• Records shown:
※ ※ ※
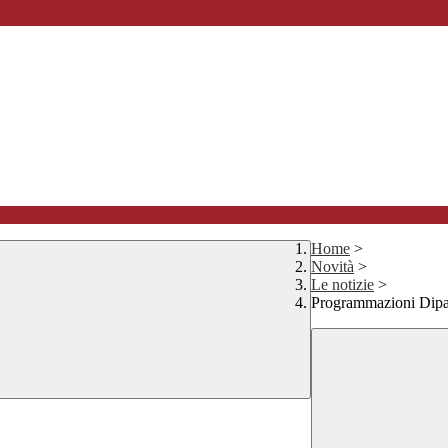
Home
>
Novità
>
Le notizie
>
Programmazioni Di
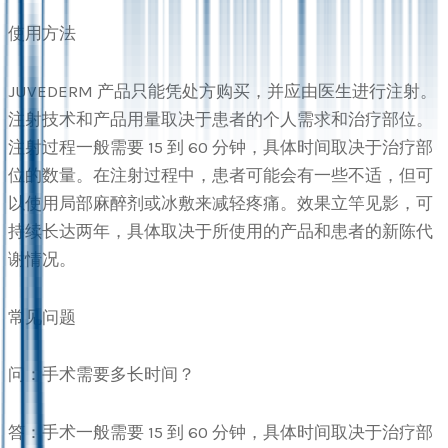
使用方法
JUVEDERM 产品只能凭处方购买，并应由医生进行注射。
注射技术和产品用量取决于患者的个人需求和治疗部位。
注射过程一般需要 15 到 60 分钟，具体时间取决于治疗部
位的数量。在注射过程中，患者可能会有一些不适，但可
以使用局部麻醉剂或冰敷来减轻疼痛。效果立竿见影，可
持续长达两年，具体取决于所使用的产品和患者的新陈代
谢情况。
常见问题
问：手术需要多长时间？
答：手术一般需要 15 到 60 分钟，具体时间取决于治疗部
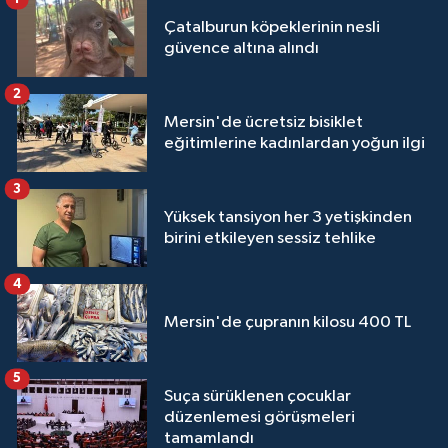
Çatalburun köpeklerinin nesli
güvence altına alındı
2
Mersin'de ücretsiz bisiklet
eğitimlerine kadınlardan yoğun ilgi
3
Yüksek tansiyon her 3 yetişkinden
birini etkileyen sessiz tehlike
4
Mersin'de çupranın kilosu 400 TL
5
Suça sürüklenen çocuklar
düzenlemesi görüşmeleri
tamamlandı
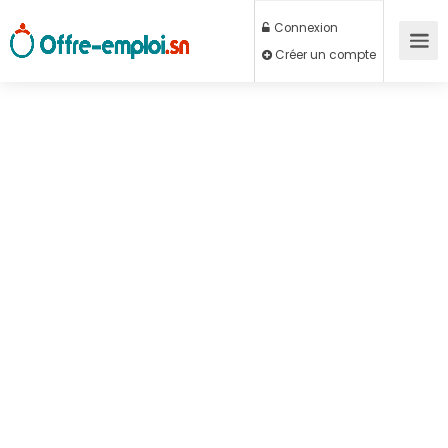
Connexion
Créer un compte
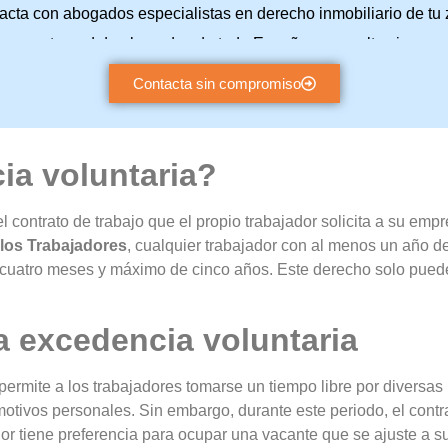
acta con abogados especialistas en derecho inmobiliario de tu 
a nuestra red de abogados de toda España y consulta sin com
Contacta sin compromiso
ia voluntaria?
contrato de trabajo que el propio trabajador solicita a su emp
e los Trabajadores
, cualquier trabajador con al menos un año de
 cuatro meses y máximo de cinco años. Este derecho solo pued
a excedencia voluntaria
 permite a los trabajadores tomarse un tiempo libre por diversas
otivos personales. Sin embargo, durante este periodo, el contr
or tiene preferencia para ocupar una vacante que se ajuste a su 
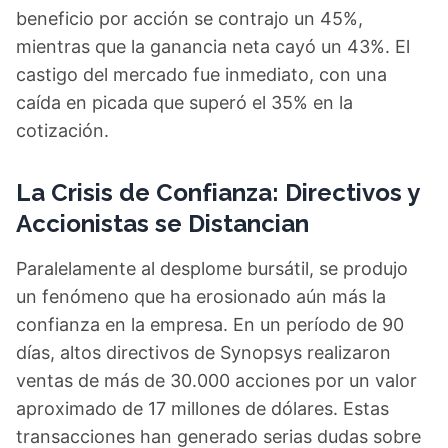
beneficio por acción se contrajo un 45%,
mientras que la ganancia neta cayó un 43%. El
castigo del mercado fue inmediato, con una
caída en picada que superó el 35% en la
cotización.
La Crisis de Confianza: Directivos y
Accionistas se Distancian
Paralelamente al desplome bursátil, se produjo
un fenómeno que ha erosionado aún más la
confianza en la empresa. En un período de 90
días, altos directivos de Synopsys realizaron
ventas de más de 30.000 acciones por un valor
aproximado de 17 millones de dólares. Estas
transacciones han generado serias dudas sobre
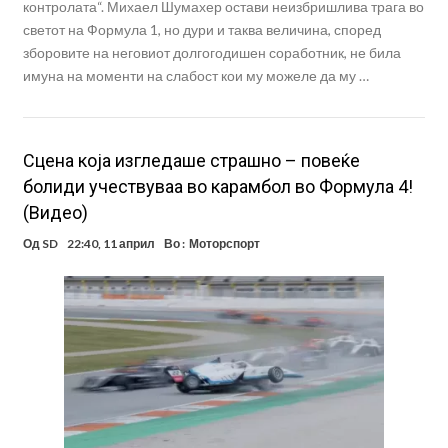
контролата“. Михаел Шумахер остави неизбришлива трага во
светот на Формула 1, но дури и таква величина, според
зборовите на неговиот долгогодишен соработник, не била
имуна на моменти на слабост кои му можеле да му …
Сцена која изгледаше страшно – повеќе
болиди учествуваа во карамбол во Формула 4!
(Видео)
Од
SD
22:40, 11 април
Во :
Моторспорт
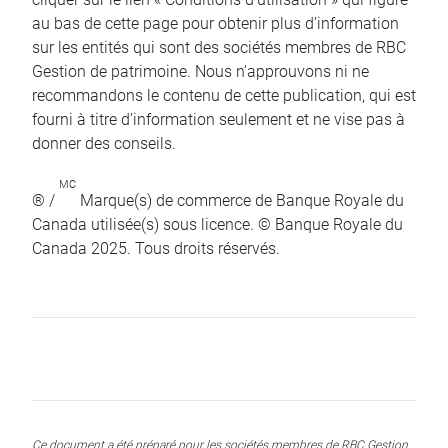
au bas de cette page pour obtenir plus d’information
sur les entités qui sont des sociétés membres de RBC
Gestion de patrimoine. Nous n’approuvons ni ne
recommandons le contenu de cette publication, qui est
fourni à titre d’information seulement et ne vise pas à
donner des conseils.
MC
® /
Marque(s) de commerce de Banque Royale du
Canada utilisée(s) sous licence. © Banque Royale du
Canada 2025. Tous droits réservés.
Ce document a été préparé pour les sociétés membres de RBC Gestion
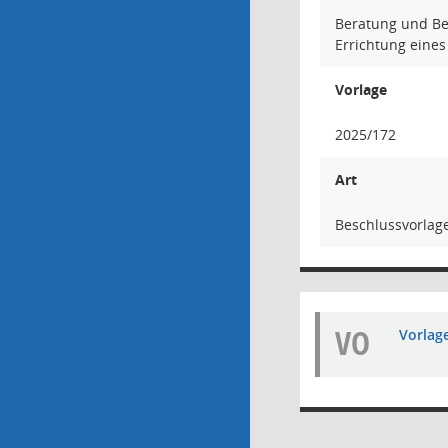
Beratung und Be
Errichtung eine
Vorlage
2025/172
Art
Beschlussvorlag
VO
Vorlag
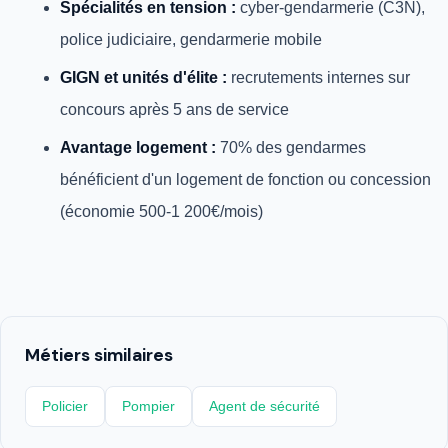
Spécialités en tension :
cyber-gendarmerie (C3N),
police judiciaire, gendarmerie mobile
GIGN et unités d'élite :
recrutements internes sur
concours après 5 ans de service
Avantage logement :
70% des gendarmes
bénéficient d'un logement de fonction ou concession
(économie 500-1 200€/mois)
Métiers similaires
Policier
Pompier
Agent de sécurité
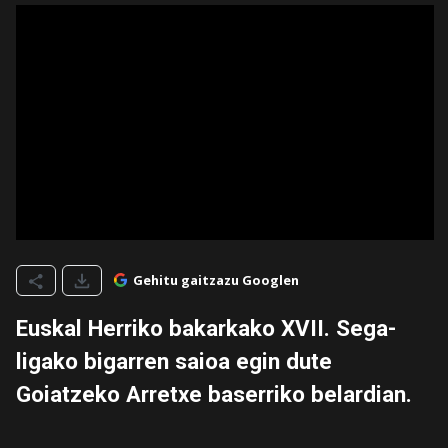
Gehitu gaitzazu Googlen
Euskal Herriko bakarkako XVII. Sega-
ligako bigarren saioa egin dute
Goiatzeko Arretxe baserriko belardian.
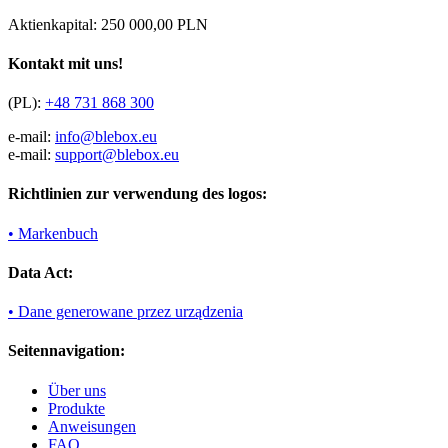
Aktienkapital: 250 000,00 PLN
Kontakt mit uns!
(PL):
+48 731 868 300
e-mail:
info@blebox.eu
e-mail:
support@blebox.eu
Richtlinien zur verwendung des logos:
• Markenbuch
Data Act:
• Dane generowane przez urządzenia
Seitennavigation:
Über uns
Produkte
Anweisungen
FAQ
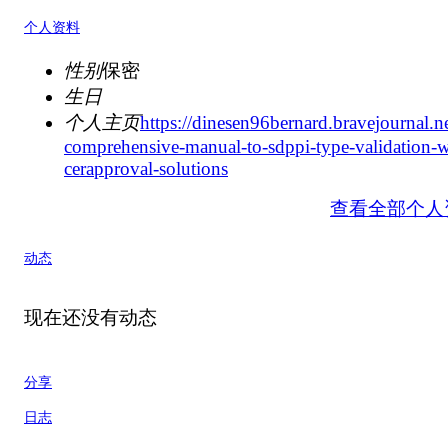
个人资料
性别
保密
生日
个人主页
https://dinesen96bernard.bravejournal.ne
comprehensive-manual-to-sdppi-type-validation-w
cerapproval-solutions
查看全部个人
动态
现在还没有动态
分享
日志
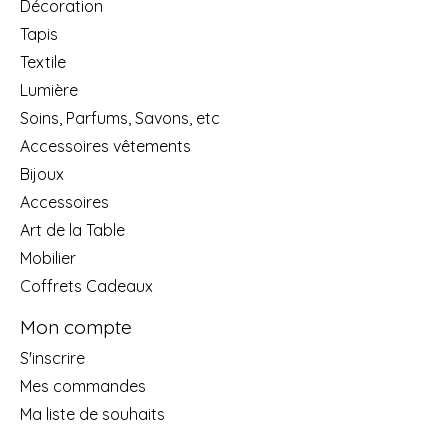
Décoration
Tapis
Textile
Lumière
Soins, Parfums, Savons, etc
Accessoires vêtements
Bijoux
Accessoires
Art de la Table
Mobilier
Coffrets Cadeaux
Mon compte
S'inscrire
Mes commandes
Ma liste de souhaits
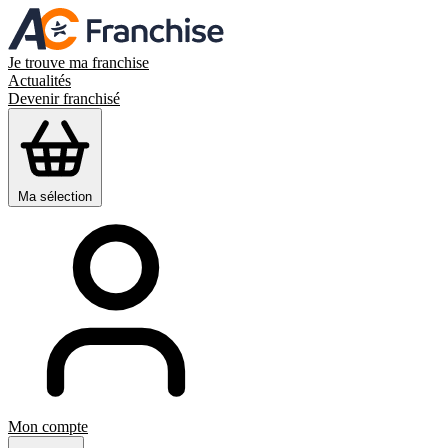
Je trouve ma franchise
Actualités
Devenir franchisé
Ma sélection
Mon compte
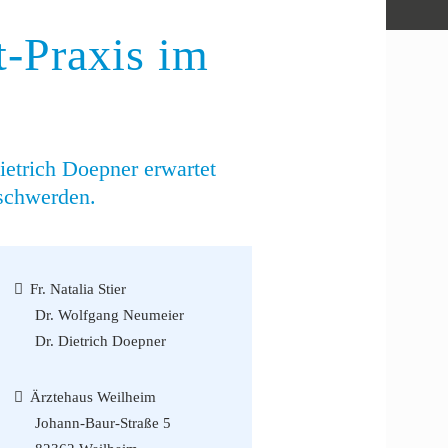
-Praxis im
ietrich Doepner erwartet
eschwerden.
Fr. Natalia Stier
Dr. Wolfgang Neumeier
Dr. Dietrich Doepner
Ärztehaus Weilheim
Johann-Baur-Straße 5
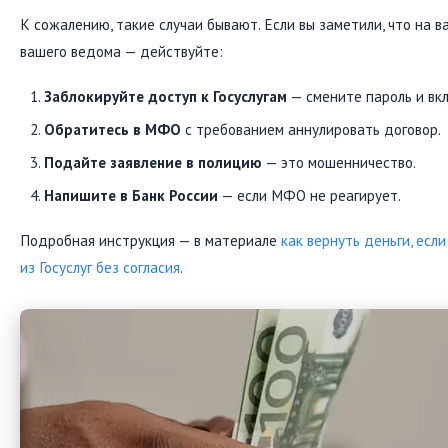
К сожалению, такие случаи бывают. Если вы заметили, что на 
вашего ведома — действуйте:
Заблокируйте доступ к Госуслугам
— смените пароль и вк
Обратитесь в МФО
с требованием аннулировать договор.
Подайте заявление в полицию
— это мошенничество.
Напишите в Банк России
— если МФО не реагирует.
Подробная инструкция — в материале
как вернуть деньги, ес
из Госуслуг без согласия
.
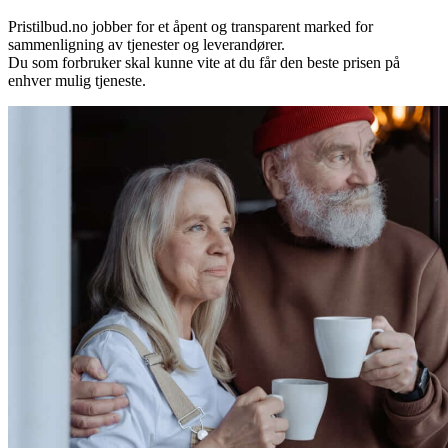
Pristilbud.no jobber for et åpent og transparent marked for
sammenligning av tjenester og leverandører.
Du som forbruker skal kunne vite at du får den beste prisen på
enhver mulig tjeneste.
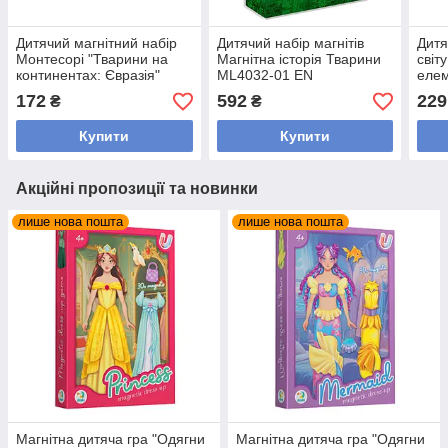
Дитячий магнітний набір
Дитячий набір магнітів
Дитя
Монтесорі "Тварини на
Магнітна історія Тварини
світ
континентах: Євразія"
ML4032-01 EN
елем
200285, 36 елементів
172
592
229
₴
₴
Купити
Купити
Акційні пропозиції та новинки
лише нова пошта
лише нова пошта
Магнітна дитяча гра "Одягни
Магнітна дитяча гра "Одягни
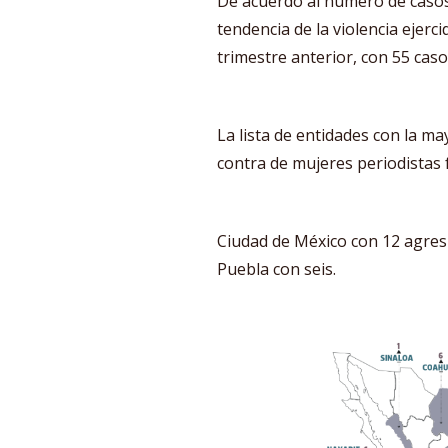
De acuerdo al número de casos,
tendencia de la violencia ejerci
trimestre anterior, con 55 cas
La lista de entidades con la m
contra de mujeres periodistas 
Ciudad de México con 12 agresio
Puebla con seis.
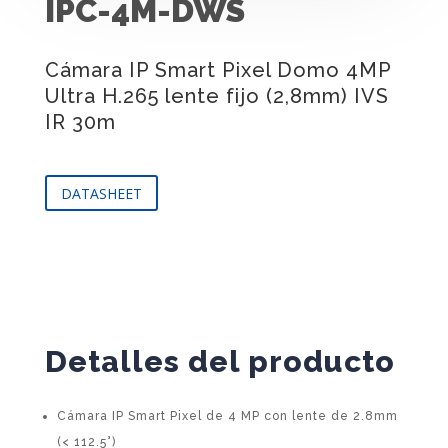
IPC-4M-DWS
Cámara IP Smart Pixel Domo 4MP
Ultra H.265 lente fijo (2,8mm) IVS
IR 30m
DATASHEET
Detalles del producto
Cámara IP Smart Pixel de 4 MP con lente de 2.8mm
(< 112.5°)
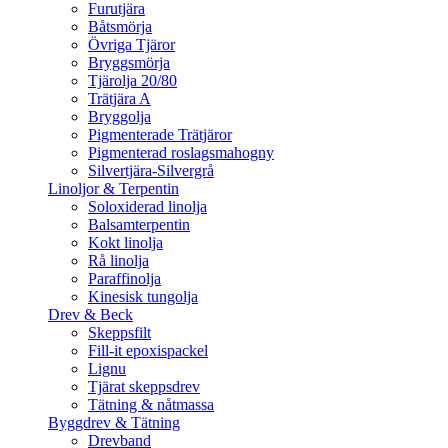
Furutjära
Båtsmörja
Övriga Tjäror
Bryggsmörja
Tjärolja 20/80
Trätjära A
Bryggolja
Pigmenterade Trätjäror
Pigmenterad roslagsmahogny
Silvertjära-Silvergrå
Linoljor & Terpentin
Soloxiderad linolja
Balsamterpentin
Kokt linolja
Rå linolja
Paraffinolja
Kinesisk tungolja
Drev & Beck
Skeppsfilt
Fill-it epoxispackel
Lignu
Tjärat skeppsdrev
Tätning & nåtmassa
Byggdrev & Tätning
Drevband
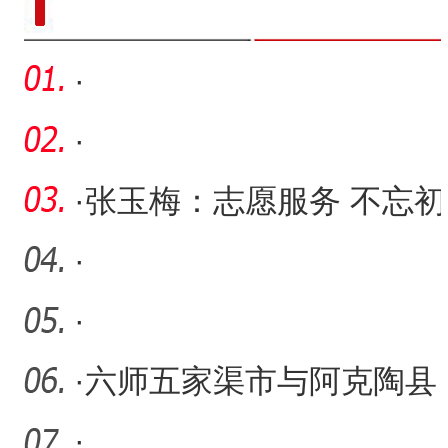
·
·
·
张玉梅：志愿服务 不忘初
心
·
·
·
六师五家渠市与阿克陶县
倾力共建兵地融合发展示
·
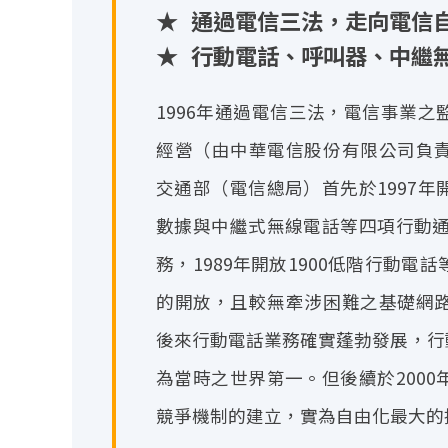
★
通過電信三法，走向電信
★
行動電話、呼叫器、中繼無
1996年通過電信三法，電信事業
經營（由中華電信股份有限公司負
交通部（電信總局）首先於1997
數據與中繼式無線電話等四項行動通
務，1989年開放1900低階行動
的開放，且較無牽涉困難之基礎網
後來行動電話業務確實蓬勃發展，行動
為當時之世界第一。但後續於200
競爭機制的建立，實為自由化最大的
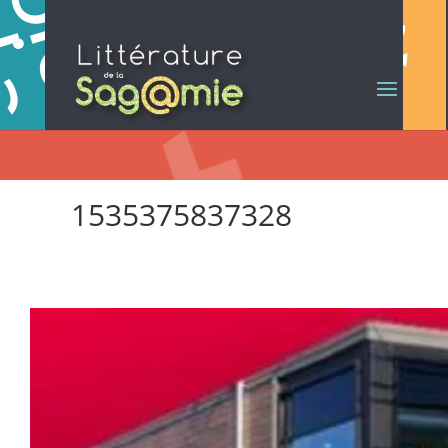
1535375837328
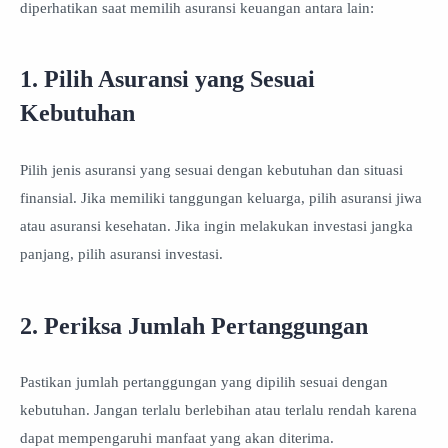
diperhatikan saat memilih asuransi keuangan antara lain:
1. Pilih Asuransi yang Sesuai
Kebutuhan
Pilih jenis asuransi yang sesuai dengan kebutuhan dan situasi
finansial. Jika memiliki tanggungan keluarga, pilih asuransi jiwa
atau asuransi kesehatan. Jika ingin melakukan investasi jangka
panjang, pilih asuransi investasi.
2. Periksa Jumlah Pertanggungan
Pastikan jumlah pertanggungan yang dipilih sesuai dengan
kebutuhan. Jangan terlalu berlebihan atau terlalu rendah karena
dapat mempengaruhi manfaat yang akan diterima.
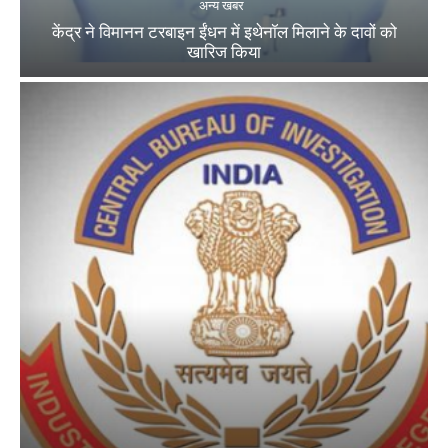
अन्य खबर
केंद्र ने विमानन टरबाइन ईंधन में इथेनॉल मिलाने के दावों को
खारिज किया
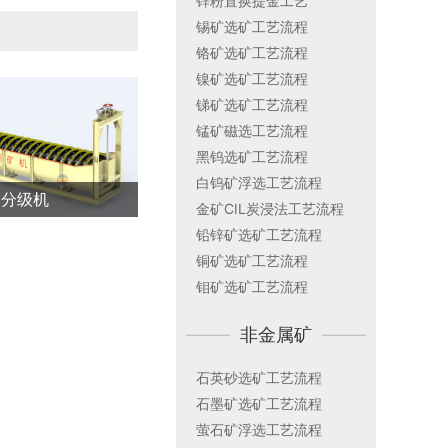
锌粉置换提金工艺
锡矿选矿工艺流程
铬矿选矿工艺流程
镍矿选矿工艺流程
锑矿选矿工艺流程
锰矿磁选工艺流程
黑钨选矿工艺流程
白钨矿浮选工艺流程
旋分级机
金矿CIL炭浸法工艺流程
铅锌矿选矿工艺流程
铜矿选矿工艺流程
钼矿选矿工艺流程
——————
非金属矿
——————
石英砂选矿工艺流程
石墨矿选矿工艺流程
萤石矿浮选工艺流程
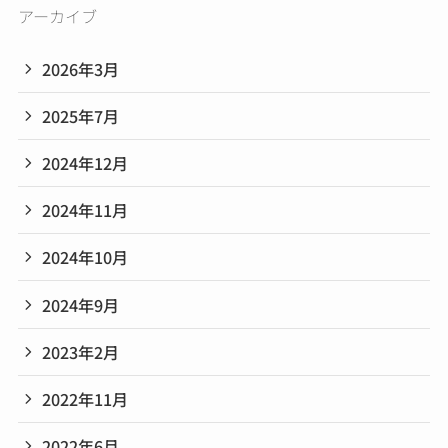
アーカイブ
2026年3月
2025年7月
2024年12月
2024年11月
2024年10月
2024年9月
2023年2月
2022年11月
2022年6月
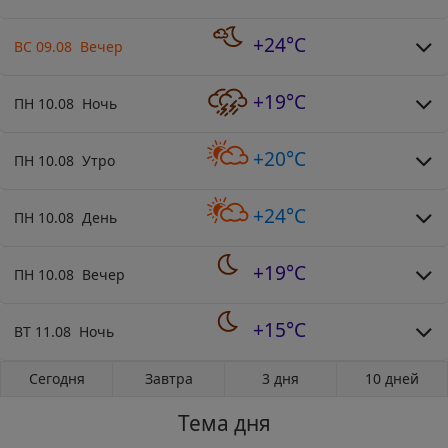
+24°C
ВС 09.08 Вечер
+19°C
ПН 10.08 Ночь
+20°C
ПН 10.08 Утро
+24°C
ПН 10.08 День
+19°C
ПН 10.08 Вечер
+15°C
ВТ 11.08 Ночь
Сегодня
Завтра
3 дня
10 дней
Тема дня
※ ※ ※
• What needs to be done: What you return from the records above should be exactly everything from the line with "cotización." down to the line with "Gestion de patrimoine.", both kept, and no pictures.

• Answer for the task:
cotización.
La Crisis de Confianza: Directivos y
Accionistas se Distancian
Paralelamente al desplome bursátil, se produjo
un fenómeno que ha erosionado aún más la
confianza en la empresa. En un período de 90
días, altos directivos de Synopsys realizaron
ventas de más de 30.000 acciones por un valor
aproximado de 17 millones de dólares. Estas
transacciones han generado serias dudas sobre
контролата“. Михаел Шумахер остави неизбришлива трага во
светот на Формула 1, но дури и таква величина, според
зборовите на неговиот долгогодишен соработник, не била
имуна на моменти на слабост кои му можеле да му …
Сцена која изгледаше страшно – повеќе
болиди учествуваа во карамбол во Формула 4!
(Видео)
Од
SD
22:40, 11 април
Во :
Моторспорт
au bas de cette page pour obtenir plus d’information
sur les entités qui sont des sociétés membres de RBC
Gestion de patrimoine. Nous n’approuvons ni ne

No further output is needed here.